35 years ago today Disney released a movie into theatres that they would consider to be another box office failure for them (in the ’80s Disney wasn’t doing too good). The movie would eventually become a cult classic and 28 years later Disney would eventually make a sequel.
Tron was the brain child of writer/director Steven Lisberger who had previously made the animated movie Animalympics. Lisberger originally wanted Tron to be a completely animated movie but released that it wasn’t possible at the time. He opted for live action with a mix of backlit animation and computer animation. Tron was not the first film to use computer animation but it was one of the first to use extensive computer animation. 15 full minutes of computer animation including the legendary light-cycle scene.
Kevin Flynn (Jeff Bridges) owns a video arcade. Flynn used to work for ENCOM but several successful video games that he designed were stolen from him. Flynn wants to hack into ENCOM’s computer but needs help from his friends and former co-workers Alan Bradley (Bruce Boxleitner) and Lora Baines (Cindy Morgan).
Ed Dillinger (David Warner) ENCOM’s Senior Executive Vice President and the man who stole Flynn’s games also stole a program that he turned into an AI called Master Control Program, an evil program that is trying to take over other programs and thirsts for power.
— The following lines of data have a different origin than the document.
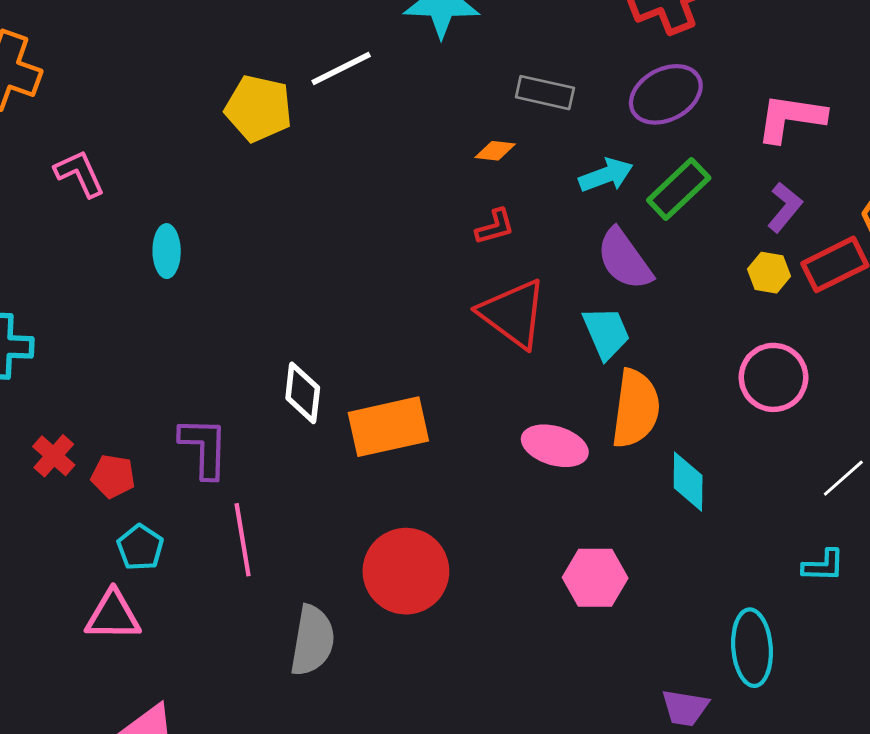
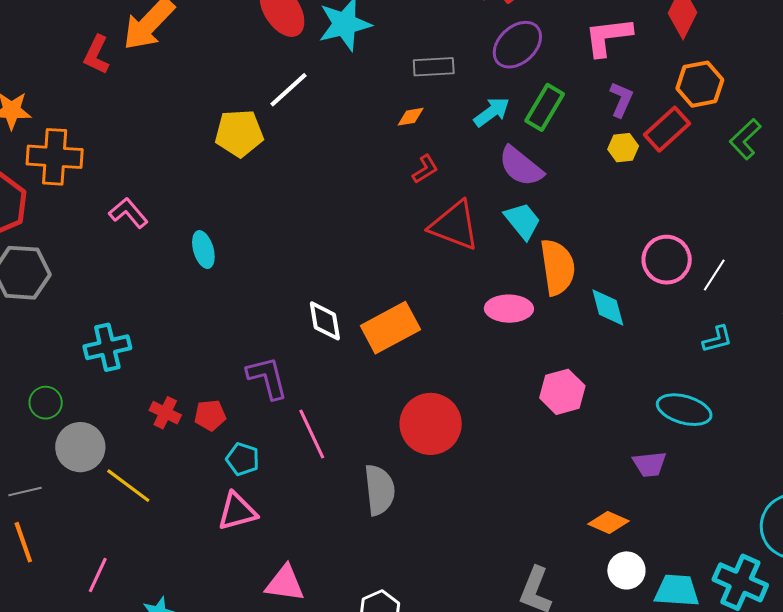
pink circle: (774, 377) -> (667, 260), moved
cyan ellipse: (752, 648) -> (684, 410), turned -54

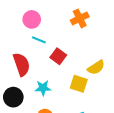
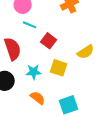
yellow square: (79, 84) -> (59, 68), moved

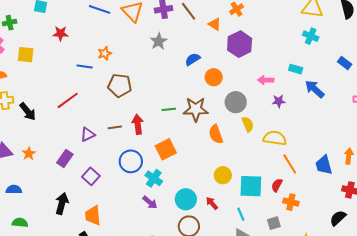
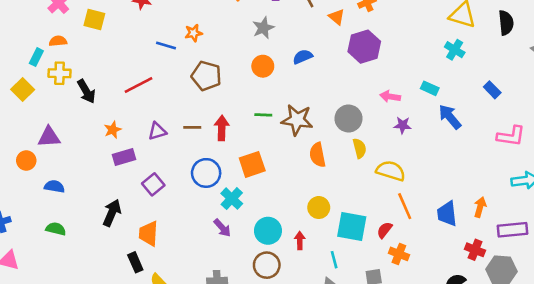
orange circle: (214, 77) -> (263, 66), moved
orange star: (29, 154) -> (113, 130), moved
purple rectangle: (65, 158) -> (124, 157), turned 30
red arrow: (212, 203) -> (300, 241), turned 32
When Flynn breaks into ENCOM Master Control Program digitizes Flynn and transports him into the computer mainframe. From there Flynn ends up teaming with Bradley’s computer program Tron to try and destroy Master Control Program.
After 35 years Tron still holds up pretty good. Sure the effects are pretty basic but they still work and they helped inspire people like John Lasseter. Unfortunately director Steven Lisberger’s career fizzled and he only made two more movies after this his last being the 1989 turkey Slipstream for Gary Kurtz (producer of Star Wars, The Empire Strikes Back and The Dark Crystal).